What you need to do: Starting at the line that contains "Identify the location of パナマ帽.", please transcribe every line through the end of the entries, exactly and with no pictures.

═════ Records provided ═════

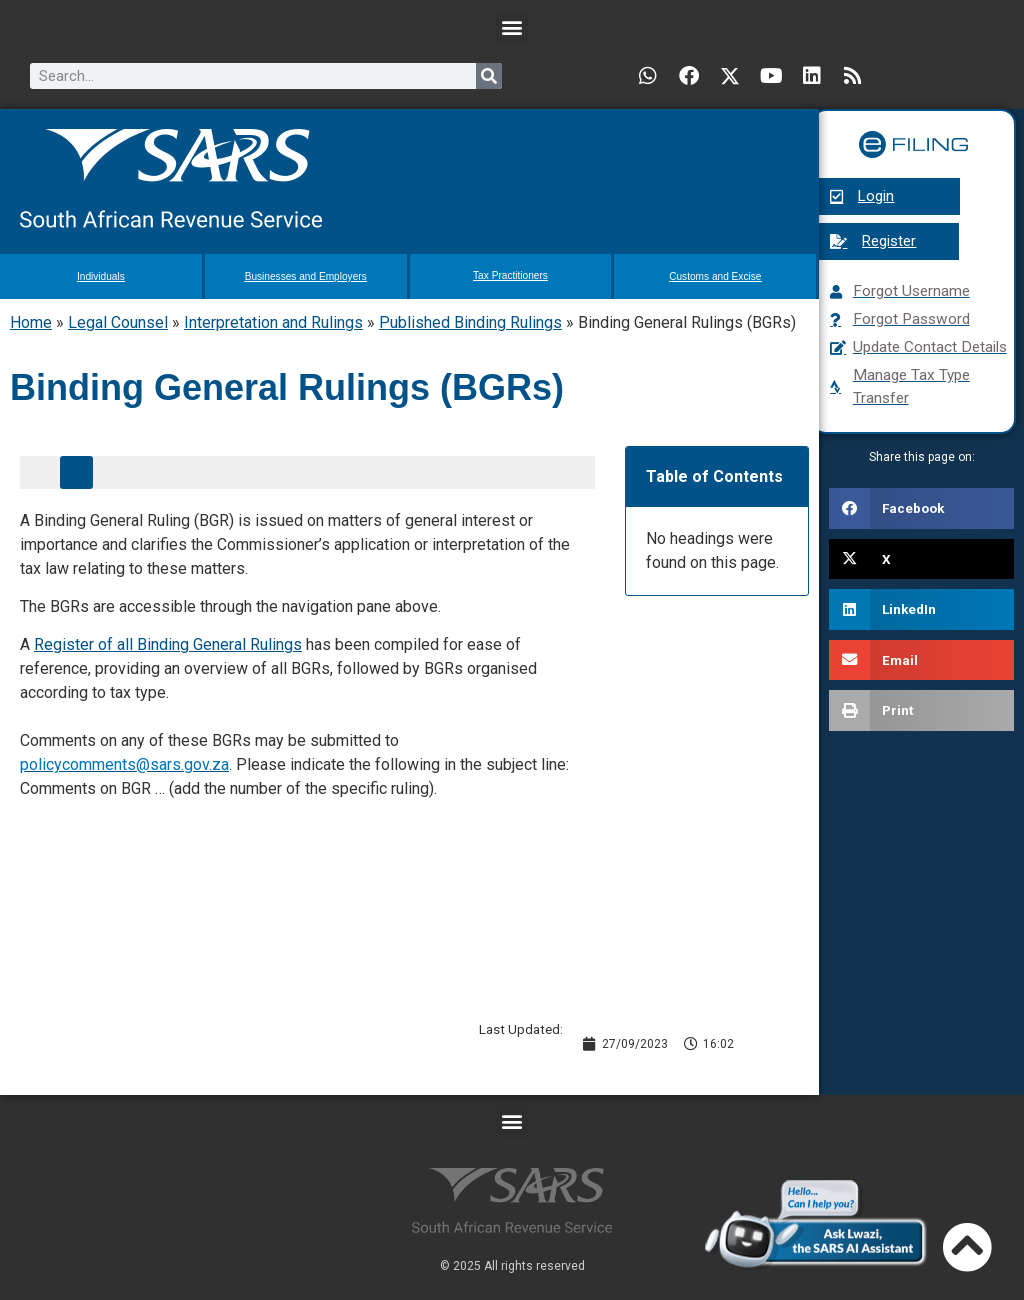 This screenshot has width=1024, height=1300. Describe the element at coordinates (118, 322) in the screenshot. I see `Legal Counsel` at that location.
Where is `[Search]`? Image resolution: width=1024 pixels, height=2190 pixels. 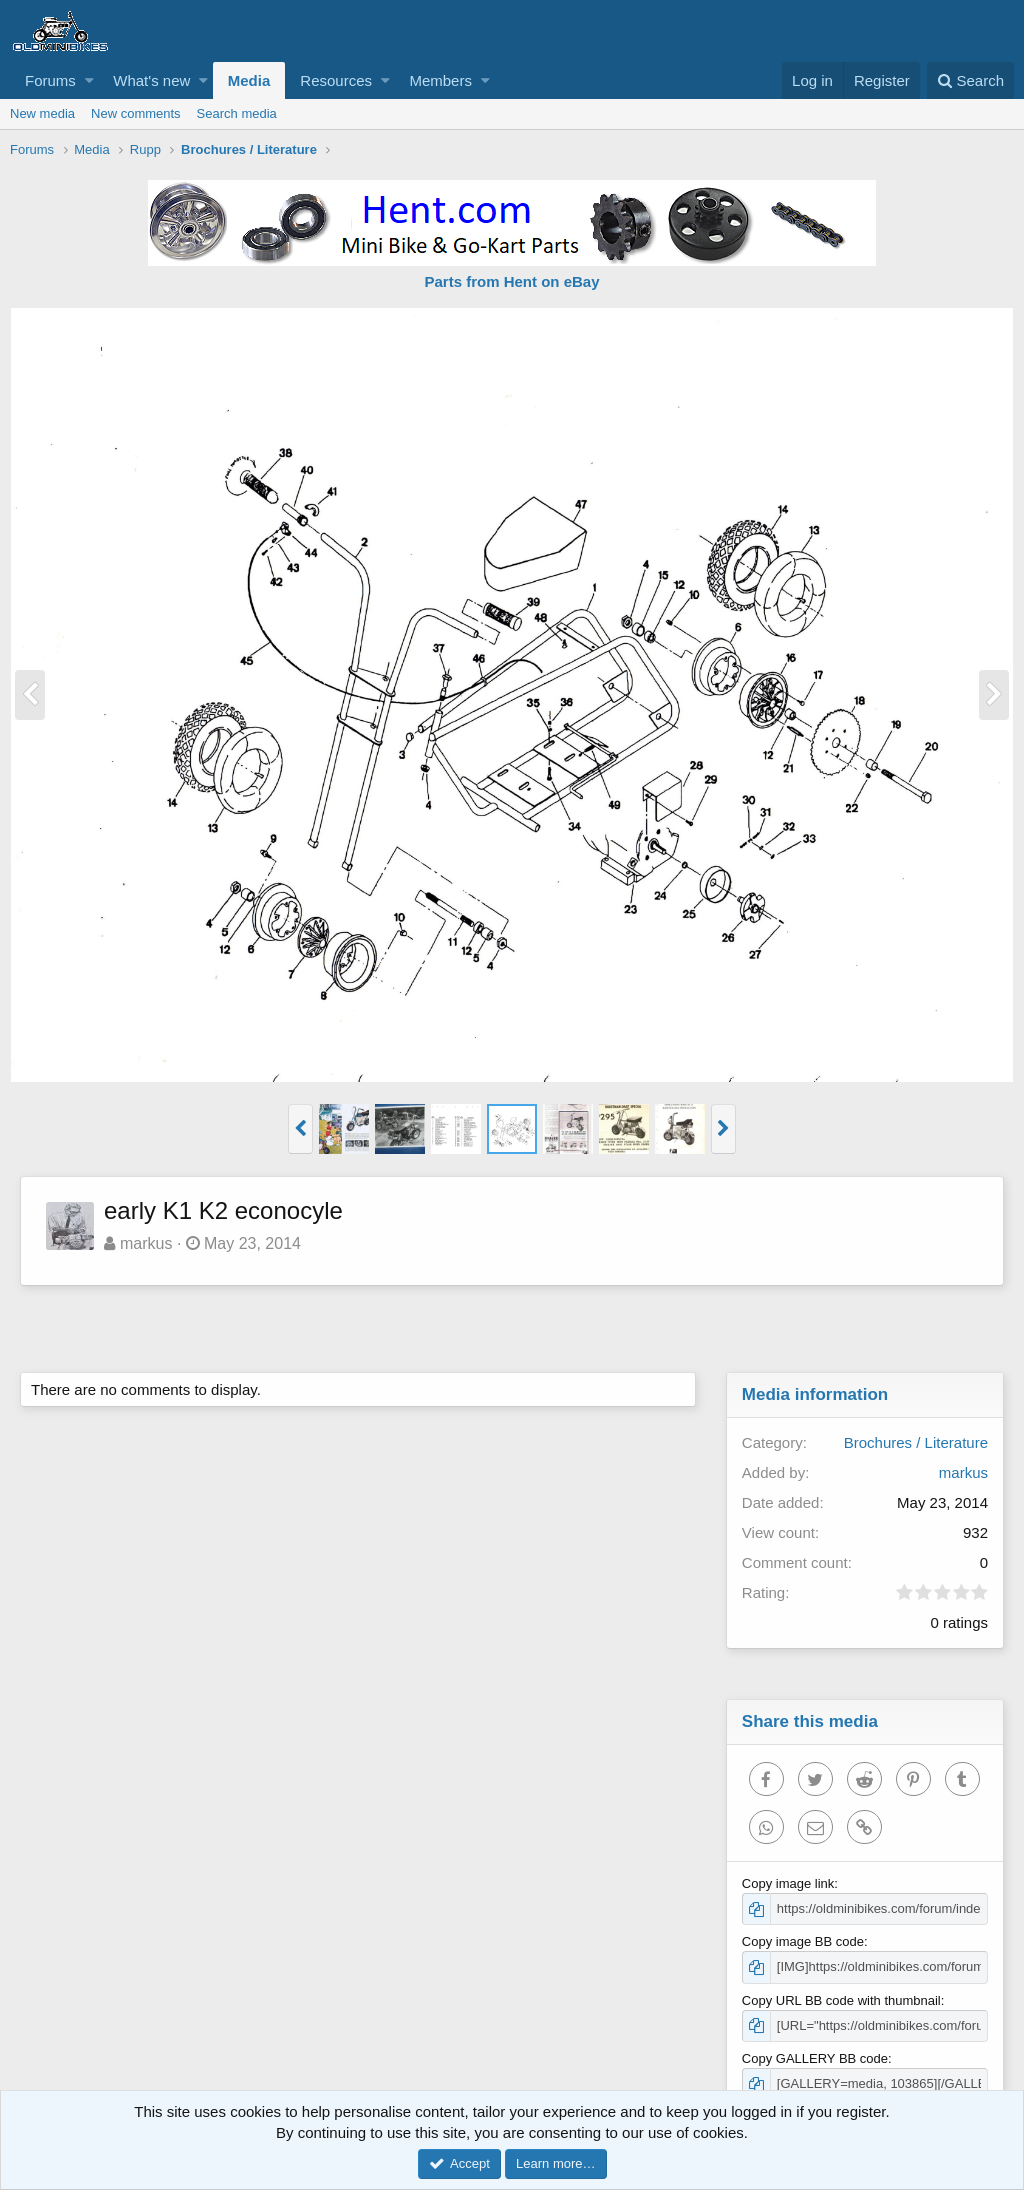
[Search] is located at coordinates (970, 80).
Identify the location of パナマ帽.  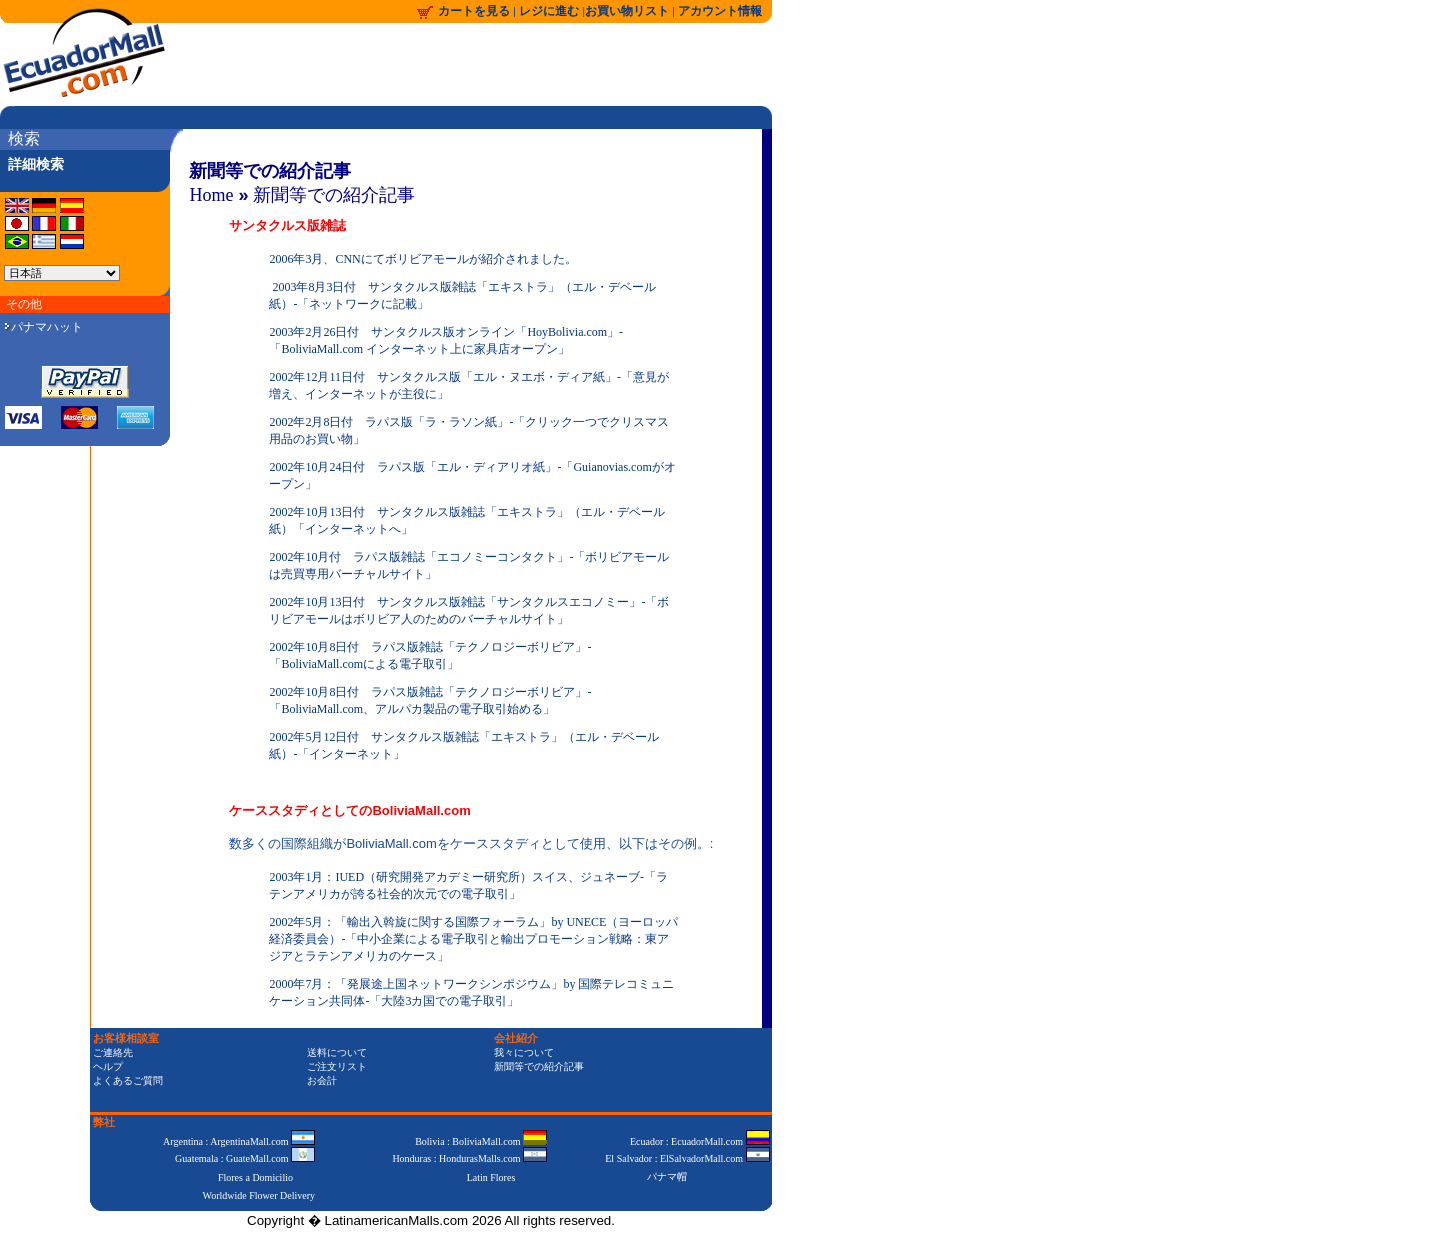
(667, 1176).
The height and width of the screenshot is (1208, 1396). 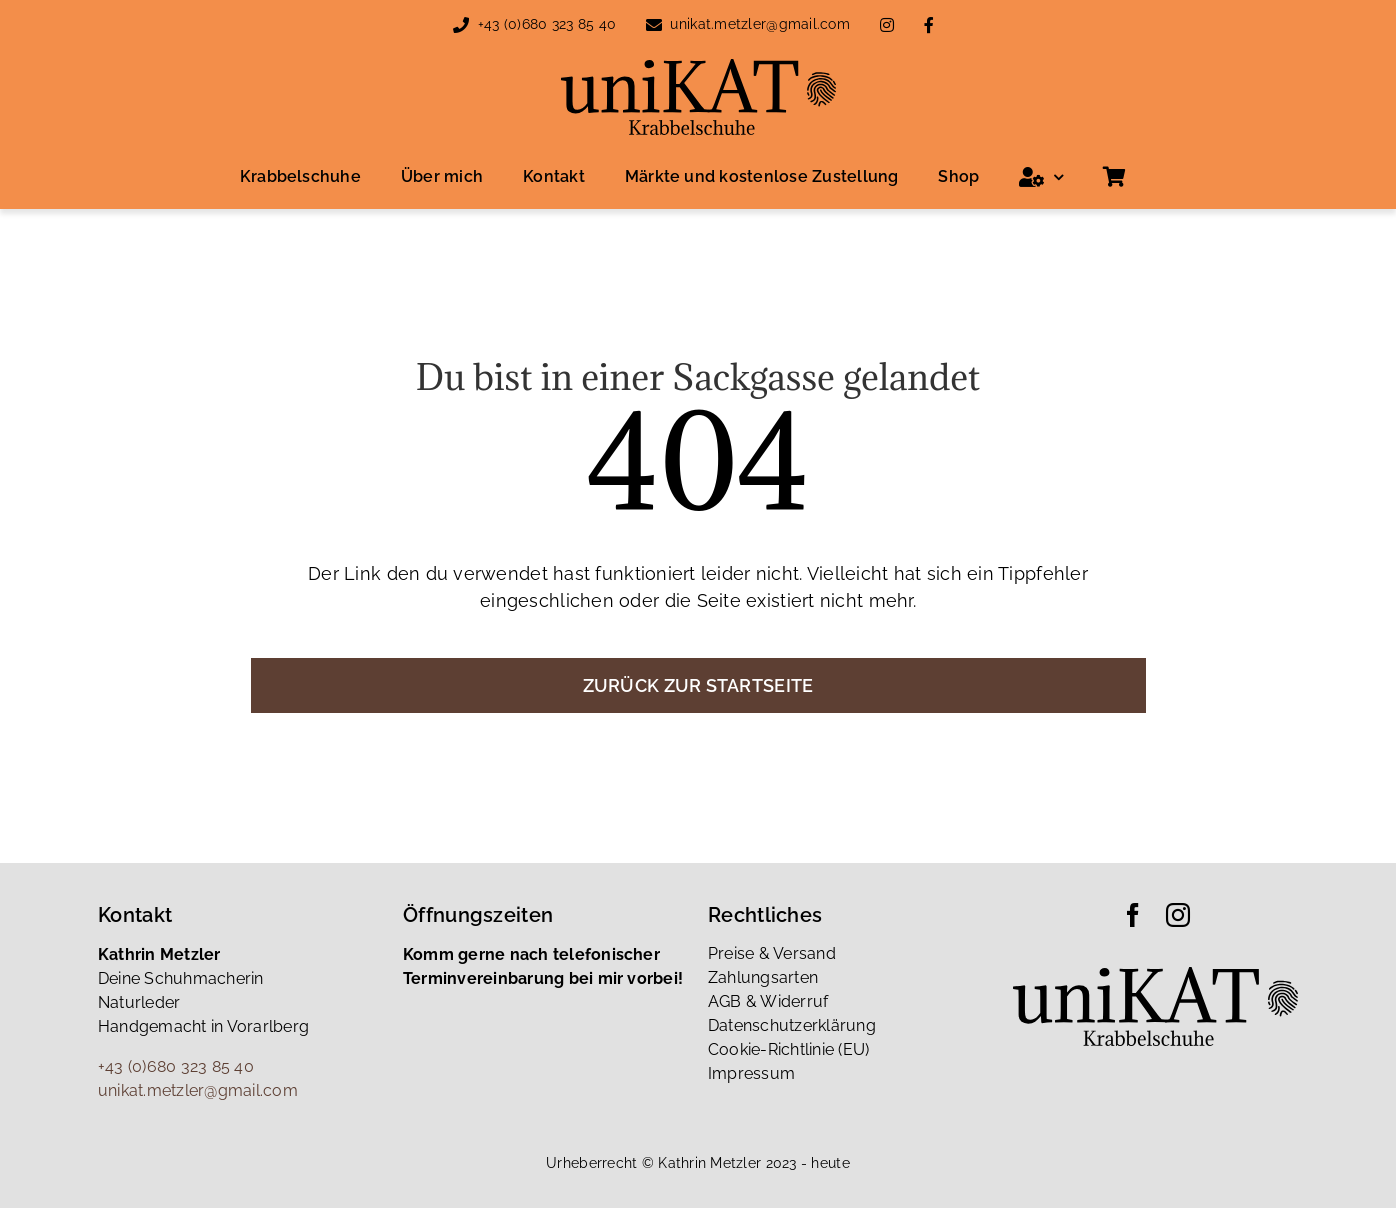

═════

Finished task:
Identify the location of パナマ帽.  
(667, 1176).
The height and width of the screenshot is (1208, 1396). 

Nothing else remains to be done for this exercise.